La manifestación del juicio
de Dios
Porque dos males ha hecho mi pueblo: me
dejaron a mí, fuente de agua viva, y cavaron
para sí cisternas, cisternas rotas que no
retienen agua. (Jeremías 2: 13)
El apóstol Pablo escribe a Timoteo diciéndole que “ los pecados de algunos hombres se hacen patentes antes que ellos vengan a juicio, mas a otros se le descubren después ” y que de la misma manera “ se hacen manifiestas las buenas obras; y las que son de otra manera ( es decir las que son malas ) no pueden permanecer ocultas ” ( 1ra. Timoteo 5: 24 y 25 ). De esta lectura surge claramente cómo aparece en sus dos vertientes el juicio de Dios sobre los hombres en general y sobre su casa en primer lugar y en especial :
1) Los actos malos, no los errores involuntarios, de los hombres corruptos que se esconden muchas veces en el ministerio, a partir de un momento no pueden ser disimulados más y salen a la luz. Este “salir a la luz” es el primer paso del juicio de Dios dentro de su casa, es la primera victoria de la verdad sobre la simulación y la lleva a cabo el mismo Espíritu de Dios quien guía las cosas para que aparentemente “ por sí mismas ”, “ de manera casual ” se hagan visibles, aún las que parecen estar mejor escondidas. A la vista de los hombres la situación aparecerá como la consecuencia de haberse escapado del control de quien las cometía para volverse en su contra , en realidad lo sucedido estuvo siempre en control del Señor quien, ante la hipocresía de quien las cometía guió el desarrollo de los hechos para que terminaran con una exposición abierta del malvado.
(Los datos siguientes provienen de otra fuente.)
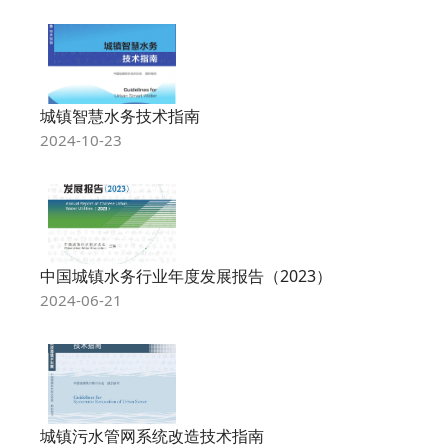
城镇智慧水务技术指南
2024-10-23
中国城镇水务行业年度发展报告（2023）
2024-06-21
城镇污水管网系统改造技术指南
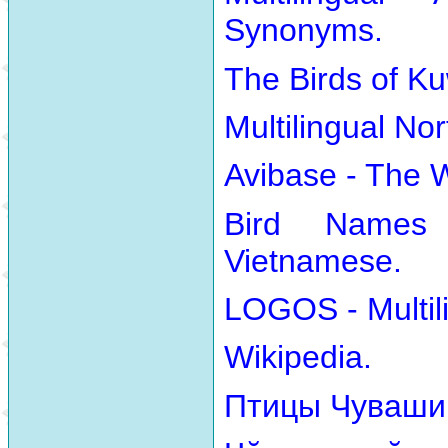
Synonyms.
The Birds of Ku
Multilingual No
Avibase - The 
Bird Names
Vietnamese.
LOGOS - Multili
Wikipedia.
Птицы Чуваши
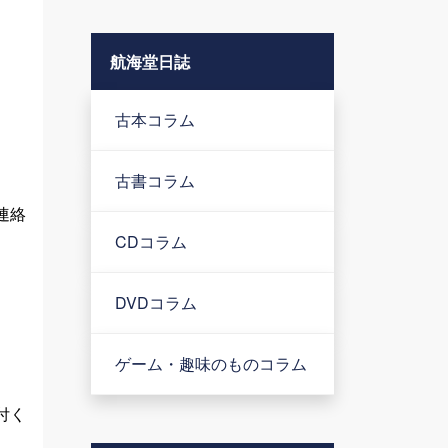
航海堂日誌
古本コラム
古書コラム
連絡
CDコラム
DVDコラム
ゲーム・趣味のものコラム
付く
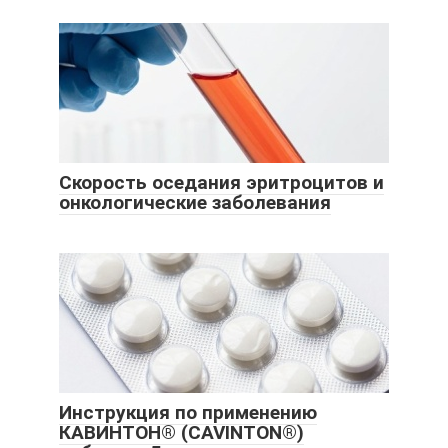
Скорость оседания эритроцитов и
онкологические заболевания
Инструкция по применению
КАВИНТОН® (CAVINTON®)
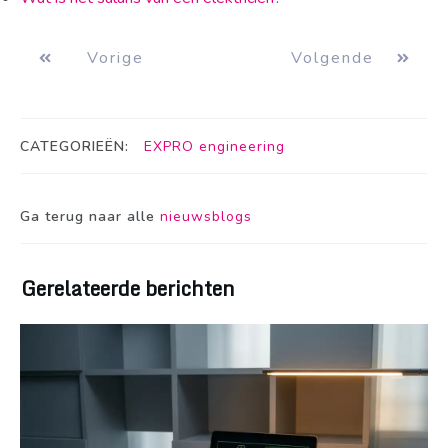
Vorige
Volgende
CATEGORIEËN:
EXPRO engineering
Ga terug naar alle
nieuwsblogs
Gerelateerde berichten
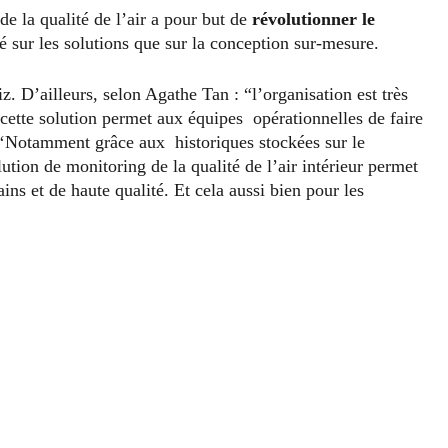
e la qualité de l’air a pour but de
révolutionner le
 sur les solutions que sur la conception sur-mesure.
 D’ailleurs, selon Agathe Tan : “l’organisation est très
, cette solution permet aux équipes opérationnelles de faire
 ‘Notamment grâce aux historiques stockées sur le
tion de monitoring de la qualité de l’air intérieur permet
ins et de haute qualité. Et cela aussi bien pour les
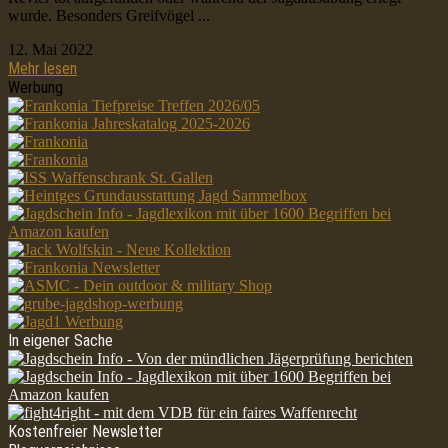
wurde. Besonders Greifvögel ...
12. Mai 2022
Mehr lesen
Werbung
In eigener Sache
Kostenfreier Newsletter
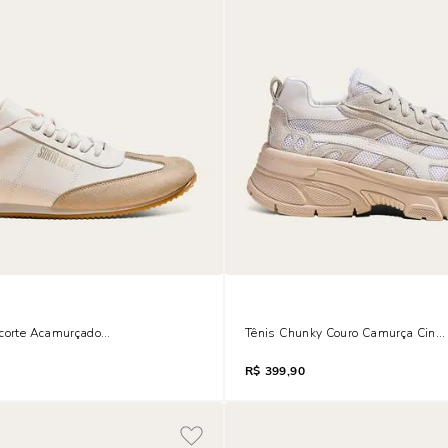
ecorte Acamurçado Bege Egido
Tênis Chunky Couro Camurça Cinz
R$
399,90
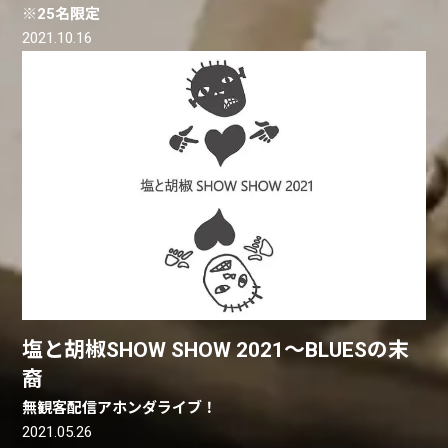
※25名限定
2021.10.16
塩と胡椒SHOW SHOW 2021〜BLUESの末
裔
無観客配信アホンダライブ！
2021.05.26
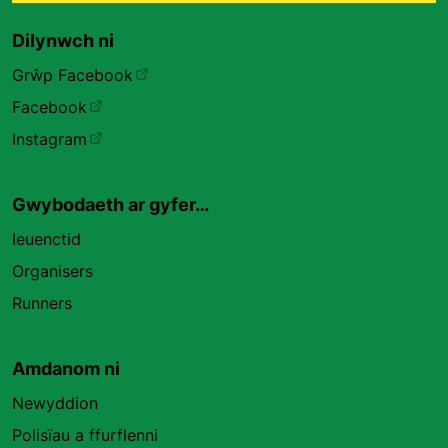
Dilynwch ni
Grŵp Facebook
Facebook
Instagram
Gwybodaeth ar gyfer…
Ieuenctid
Organisers
Runners
Amdanom ni
Newyddion
Polisïau a ffurflenni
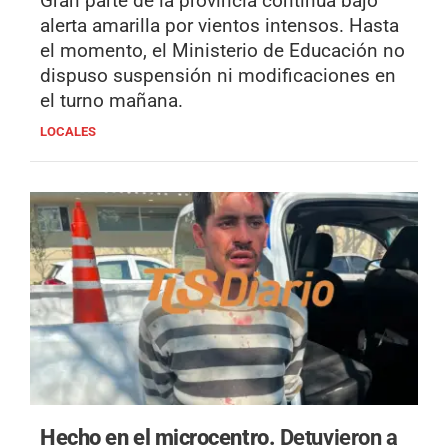
Gran parte de la provincia continúa bajo
alerta amarilla por vientos intensos. Hasta
el momento, el Ministerio de Educación no
dispuso suspensión ni modificaciones en
el turno mañana.
LOCALES
Hecho en el microcentro.
Detuvieron a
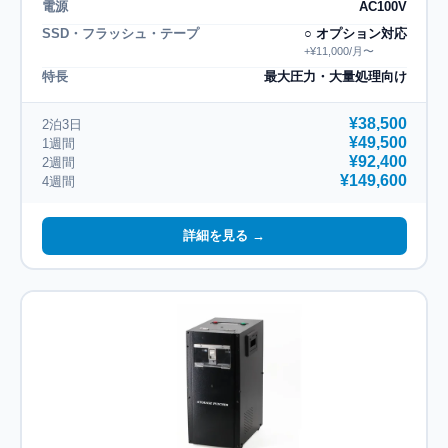
電源
AC100V
SSD・フラッシュ・テープ
○ オプション対応
+¥11,000/月〜
特長
最大圧力・大量処理向け
¥38,500
2泊3日
¥49,500
1週間
¥92,400
2週間
¥149,600
4週間
詳細を見る →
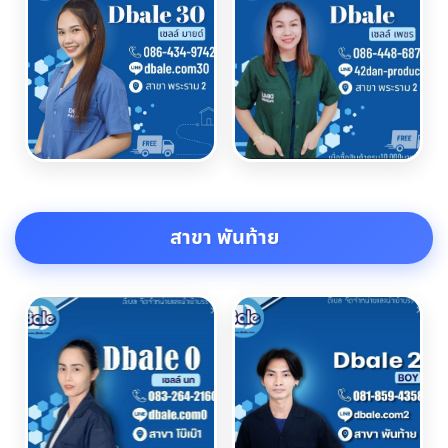
สาขา พันท้าย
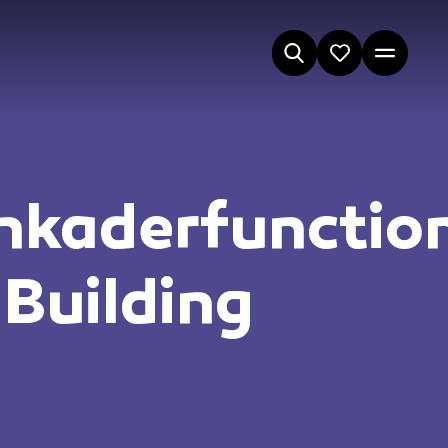
kaderfunction
Building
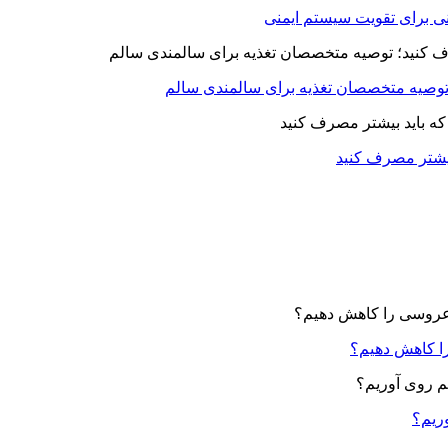
بیشتر مصرف کنید
ا کاهش دهیم؟
وریم؟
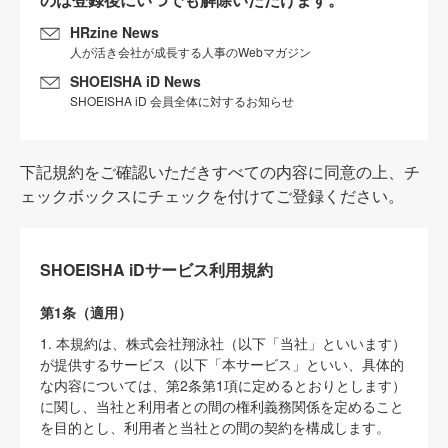
HRzine News
人が活き会社が成長する人事のWebマガジン
SHOEISHA iD News
SHOEISHA iD 会員全体に対するお知らせ
下記規約をご確認いただきすべての内容に同意の上、チ
ェックボックスにチェックを付けてご登録ください。
SHOEISHA iDサービス利用規約
第1条（適用）
1. 本規約は、株式会社翔泳社（以下「当社」といいます）
が提供するサービス（以下「本サービス」といい、具体的
な内容については、第2条第1項に定めるとおりとします）
に関し、当社と利用者との間の権利義務関係を定めること
を目的とし、利用者と当社との間の契約を構成します。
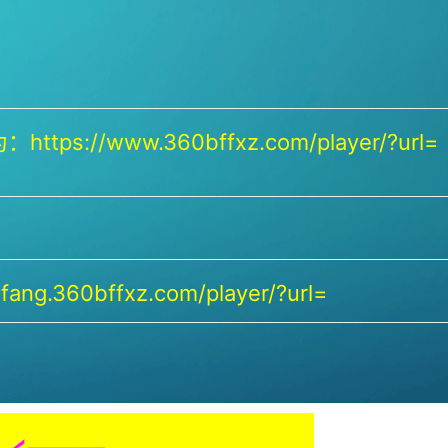
https://www.360bffxz.com/player/?url=
ang.360bffxz.com/player/?url=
2) También hay otra forma de juicio de Dios sobre su casa , es el que se pone en marcha por medio de la intervención oportuna de los hombres que él llamó al ministerio, a quienes puso también para juzgar las cosas entre los hermanos . Estos, ante la presencia visible aquellas cosas contrarias a la voluntad de Dios que algunos de sus ministros practican, deben exponerlas como malignas en la búsqueda del arrepentimiento de quien se corrompió o de su separación del campamento de Dios. Otras veces deben seguir la revelación de la intuición espiritual a pesar del consejo negativo de la razón humana.
En nuestros días el
juicio sobre la casa de Dios, la
Iglesia, recién ha comenzado. Pecados de
avaricia entre sus ministros serán expuestos
públicamente, los pecados de mentira sobre
el verdadero destino de los fondos que
fueron recaudados con esfuerzo y a veces
con dolor , aparecerán ante los asombrados
ojos de las congregaciones. Pecados de
lujuria, fornicación y adulterio entre los
ministros serán profusamente difundidos y
avergonzarán a todos haciendo de la
Iglesia un triste espectáculo en el
mundo a través de programas
televisivos de mucha audiencia. Serán de
tal bajeza que aún implicará a niños
entre sus víctimas, pero de entre
todo esto saldrá una Iglesia renovada
en la Verdad y comprometida con la
Verdad aunque de gran pobreza material. Esta
Iglesia contrastará con la opulencia de
aquella en la que se predicará con
cada vez mayor énfasis una prosperidad
reñida con la Palabra de Dios ya
que seguirá emparentada con hombres
corruptos que la avergonzaron mas de una vez a
causa de sus mentiras pero que continuarán
enquistados en las cúpulas dirigentes. Esta Iglesia pobre
será acusada por la “iglesia triunfalista”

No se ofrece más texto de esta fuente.